Il fuoco amico del carcere di Sawla. Come in Etiopia il biogas ha aiutato i detenuti
Migliori e più sicure condizioni di lavoro nelle cucine della prigione. Aria più pulita e meno viziata in tutto l’ambiente. Riduzione delle infezioni trasmesse dall’acqua contaminata. Risparmio e autosufficienza energetica. L’impianto a biogas realizzato tre anni fa dagli operatori di CVM ha portato numerosi benefici al carcere di Sawla. Ora si tratta solo di studiare per perfezionarlo ancora e sfruttarne tutte le potenzialità.
Il carcere di Sawla si trova nell’omonima cittadina, nella zona del Gamo Gofa, in Etiopia. È stato costruito nel 1962 dal governo e al giorno d’oggi è abitato da circa mille settecento prigionieri, uomini soprattutto. Ma anche settanta cinque donne, e fra queste molte mamme che crescono i propri bambini, più di venti, fra le pareti delle stanze dormitorio. La prigione di Sawla copre 9 woreda (municipalità), per un’area che si estende per un raggio di 150 km.
In questo ambiente dove si vive gomito a gomito, nel fango, fra le lamiere, in spazi affollati, il biogas di CVM permette di migliorare notevolmente la vita dei carcerati.
Il biogas è un gas naturale prodotto attraverso un processo biologico, la digestione anaerobica.

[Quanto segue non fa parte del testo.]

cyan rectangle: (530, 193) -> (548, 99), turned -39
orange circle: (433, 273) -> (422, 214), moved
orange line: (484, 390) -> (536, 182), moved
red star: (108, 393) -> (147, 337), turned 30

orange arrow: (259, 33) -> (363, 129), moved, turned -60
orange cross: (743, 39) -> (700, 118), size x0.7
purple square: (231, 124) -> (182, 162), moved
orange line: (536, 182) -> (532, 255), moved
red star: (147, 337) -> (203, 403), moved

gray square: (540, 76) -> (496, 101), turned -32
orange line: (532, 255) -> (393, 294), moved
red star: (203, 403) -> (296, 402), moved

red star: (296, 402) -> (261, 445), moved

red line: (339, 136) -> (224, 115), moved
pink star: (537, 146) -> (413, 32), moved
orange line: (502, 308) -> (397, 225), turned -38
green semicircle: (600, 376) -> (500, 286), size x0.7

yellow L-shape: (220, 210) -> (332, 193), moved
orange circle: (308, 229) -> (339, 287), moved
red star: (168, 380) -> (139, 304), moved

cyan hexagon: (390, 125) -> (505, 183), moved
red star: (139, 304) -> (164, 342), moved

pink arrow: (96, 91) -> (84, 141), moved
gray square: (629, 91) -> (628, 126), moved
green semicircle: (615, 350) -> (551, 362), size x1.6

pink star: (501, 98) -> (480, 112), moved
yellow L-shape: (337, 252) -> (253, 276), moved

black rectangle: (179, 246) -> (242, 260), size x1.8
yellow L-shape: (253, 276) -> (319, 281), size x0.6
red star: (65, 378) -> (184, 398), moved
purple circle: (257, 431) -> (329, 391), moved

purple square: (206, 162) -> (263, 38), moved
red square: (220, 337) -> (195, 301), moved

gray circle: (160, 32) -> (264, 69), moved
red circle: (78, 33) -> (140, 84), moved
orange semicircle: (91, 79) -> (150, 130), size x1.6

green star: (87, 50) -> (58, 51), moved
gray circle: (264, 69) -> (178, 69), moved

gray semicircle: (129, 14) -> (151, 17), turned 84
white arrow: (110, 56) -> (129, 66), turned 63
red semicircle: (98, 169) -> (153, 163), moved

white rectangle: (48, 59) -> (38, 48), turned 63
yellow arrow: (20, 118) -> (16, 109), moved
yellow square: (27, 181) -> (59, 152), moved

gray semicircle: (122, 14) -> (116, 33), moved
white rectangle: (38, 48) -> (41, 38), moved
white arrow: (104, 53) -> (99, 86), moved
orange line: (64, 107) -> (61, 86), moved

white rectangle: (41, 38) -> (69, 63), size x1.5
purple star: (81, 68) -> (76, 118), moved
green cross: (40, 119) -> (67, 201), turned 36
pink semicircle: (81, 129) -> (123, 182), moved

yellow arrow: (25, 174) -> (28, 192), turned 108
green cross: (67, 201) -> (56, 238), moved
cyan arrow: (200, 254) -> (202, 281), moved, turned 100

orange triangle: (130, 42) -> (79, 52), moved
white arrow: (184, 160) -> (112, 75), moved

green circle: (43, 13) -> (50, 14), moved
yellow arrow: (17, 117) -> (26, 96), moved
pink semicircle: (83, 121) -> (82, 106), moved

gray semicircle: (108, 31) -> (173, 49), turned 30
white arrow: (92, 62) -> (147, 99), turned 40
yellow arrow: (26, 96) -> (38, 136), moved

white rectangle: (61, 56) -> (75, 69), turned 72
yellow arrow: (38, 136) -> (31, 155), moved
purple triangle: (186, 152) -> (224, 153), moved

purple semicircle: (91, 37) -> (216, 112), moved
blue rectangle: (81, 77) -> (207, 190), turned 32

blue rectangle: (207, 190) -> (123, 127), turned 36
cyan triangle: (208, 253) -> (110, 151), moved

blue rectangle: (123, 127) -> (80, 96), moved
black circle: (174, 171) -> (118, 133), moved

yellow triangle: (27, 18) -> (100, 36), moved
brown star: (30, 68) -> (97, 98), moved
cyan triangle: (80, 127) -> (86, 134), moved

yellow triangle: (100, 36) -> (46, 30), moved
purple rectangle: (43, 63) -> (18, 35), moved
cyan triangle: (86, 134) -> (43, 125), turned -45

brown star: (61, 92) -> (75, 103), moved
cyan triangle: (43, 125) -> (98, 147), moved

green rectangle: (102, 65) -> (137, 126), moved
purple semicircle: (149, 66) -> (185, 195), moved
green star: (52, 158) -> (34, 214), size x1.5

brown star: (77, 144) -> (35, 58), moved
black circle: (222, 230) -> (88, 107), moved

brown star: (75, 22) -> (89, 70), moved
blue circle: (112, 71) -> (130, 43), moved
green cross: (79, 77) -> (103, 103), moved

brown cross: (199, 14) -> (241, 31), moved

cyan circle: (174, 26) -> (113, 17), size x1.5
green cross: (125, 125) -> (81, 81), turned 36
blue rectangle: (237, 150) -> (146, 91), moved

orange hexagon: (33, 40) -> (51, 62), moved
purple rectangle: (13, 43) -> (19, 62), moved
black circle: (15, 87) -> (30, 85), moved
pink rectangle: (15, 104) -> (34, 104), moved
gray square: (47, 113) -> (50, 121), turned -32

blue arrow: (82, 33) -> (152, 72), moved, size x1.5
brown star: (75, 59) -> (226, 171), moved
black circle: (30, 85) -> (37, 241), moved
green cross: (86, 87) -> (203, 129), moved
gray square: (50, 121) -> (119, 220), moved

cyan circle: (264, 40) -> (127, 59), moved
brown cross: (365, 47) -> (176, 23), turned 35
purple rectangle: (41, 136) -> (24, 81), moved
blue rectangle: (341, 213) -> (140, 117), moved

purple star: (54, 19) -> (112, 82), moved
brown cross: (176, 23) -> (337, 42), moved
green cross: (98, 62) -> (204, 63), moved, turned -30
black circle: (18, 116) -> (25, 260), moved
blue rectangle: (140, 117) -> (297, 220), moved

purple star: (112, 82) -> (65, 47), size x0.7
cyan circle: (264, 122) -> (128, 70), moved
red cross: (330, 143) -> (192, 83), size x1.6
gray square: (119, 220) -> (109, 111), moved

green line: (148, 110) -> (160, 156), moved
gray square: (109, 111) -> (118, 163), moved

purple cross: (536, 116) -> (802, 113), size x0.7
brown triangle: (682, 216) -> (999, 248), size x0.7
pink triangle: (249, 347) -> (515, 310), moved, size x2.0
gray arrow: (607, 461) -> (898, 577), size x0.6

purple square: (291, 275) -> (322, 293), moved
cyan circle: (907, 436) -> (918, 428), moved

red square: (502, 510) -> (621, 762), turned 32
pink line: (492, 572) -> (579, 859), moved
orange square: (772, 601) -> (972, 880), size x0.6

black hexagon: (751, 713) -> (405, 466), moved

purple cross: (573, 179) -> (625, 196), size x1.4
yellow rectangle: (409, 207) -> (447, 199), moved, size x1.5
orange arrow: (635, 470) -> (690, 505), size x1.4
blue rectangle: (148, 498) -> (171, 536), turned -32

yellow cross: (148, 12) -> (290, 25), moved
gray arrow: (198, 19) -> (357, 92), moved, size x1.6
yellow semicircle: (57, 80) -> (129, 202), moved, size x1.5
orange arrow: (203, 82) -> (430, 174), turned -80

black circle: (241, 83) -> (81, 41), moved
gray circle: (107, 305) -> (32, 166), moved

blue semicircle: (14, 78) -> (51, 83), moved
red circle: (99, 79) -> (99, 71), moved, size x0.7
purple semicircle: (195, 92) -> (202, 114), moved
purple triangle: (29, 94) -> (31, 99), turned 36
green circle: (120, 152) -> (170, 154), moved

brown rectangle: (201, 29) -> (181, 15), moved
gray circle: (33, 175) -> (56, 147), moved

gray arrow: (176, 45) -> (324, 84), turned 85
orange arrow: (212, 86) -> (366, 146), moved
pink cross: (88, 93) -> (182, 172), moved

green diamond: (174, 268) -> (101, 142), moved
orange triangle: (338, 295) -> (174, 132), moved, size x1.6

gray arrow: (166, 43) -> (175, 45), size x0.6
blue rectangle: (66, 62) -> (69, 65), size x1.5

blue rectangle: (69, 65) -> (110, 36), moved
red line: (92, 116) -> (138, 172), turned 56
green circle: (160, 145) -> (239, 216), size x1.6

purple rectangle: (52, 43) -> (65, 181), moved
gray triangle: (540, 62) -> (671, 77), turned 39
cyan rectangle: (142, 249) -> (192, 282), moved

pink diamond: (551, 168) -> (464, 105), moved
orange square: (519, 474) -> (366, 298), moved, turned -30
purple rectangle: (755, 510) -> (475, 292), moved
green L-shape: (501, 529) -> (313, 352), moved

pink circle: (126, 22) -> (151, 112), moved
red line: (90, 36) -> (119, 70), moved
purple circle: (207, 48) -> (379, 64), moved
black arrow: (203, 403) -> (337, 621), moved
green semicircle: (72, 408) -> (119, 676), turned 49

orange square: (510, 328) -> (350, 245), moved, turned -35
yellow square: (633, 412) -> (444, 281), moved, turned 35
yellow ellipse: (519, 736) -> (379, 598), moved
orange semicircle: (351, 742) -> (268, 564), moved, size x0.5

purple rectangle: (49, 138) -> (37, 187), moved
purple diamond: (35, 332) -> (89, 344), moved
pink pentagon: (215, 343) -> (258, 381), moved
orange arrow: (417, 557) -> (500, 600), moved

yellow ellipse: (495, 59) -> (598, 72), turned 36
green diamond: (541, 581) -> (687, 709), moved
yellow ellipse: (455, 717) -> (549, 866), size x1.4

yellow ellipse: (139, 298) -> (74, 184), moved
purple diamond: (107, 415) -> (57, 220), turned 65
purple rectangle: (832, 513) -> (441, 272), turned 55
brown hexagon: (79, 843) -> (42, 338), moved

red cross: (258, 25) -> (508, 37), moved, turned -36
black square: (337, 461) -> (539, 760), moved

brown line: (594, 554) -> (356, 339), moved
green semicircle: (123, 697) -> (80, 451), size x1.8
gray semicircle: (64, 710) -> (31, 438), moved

Si ottiene raccogliendo sostanze organiche prodotte nell’ambiente – feci umane o reflui zootecnici – che vengono decomposte in metano. L’impianto è costituito da una camera di digestione, per intenderci un grande serbatoio interrato, collegato a monte direttamente alle latrine degli uomini e ad un’apertura, nella quale quotidianamente un addetto del carcere aggiunge il letame prodotto da 9 bovini. Ogni giorno vengono immessi nell’impianto circa 300 kg di matrici organiche.
Il materiale di scarto giunge in questa camera, dove il processo di decomposizione porta alla produzione di metano, che viene allontanato da un tubo diretto alle cucine, mentre la frazione organica rimanente nella camera, viene successivamente stoccata all’esterno dell’impianto. Quest’ultima diventa fertilizzante (tipo compost) per i campi dedicati alla coltivazione del cibo dei detenuti e una parte viene regalata agli agricoltori vicino al carcere. L’amministrazione della prigione ha intenzione, una volta portato a regime l’impianto, di vendere la maggiorazione di compost prodotto, e di reimpiegare le entrate per le attività ricreative dei carcerati.
Con la creazione di biogas si smaltiscono rifiuti che altrimenti possono inquinare le falde acquifere della zona, sia del carcere sia della intera cittadina di Sawla, procurando infezioni. Laddove esse infatti vengono eliminate, si registra una diminuzione delle malattie portate dalle acque contaminate. Inoltre col biogas si abbattono fortemente gli odori prodotti dalle latrine, che rendono la vita dei detenuti anche più dura.
L’energia del biogas è più salubre per chi la usa. Essa, come dicevamo, è destinata alle cucine dove lavorano le donne detenute. Purtroppo qui viene ancora utilizzata la legna, nonostante il biogas permetta di ridurne l’impiego del 50%. La progressiva diminuzione della legna è importante, perché il fuoco ligneo causa alle donne bruciori agli occhi e alla pelle, il fumo problemi di respirazione e ritardi nel ciclo mestruale. C’è poi l’affaticamento dovuto alle elevate temperature delle sale.
Il nuovo impianto è economicamente sostenibile, perché dal biogas si può produrre elettricità e calore, attraverso un processo chiamato cogenerazione. Sfruttando questa combustione, il carcere è completamente autosufficiente dal punto di vista energetico, con conseguente grande risparmio economico. L’energia prodotta dal biogas può inoltre ridurre ulteriormente il consumo di legna, attraverso l’uso di 28 piastre elettriche, che verranno presto impiegate, utili a cucinare le circa 3400 injere preparate ogni giorno.
Tutti questi risparmi si traducono nella possibilità di investire in nuove attività ricreative, come la tessitura, la lavorazione del metallo e del legno, per i carcerati. E di migliorare così le loro condizioni di vita. Con molto orgoglio il comandante afferma che il carcere di Sawla è la prigione più virtuosa, rispetto alle altre 23 presenti nelle Southern Regions dell’Etiopia. Sicuramente CVM con la costruzione dell’impianto di biogas ha facilitato questo traguardo!
Chiara Costamagna – Volontaria CVM in Etiopia e agronoma.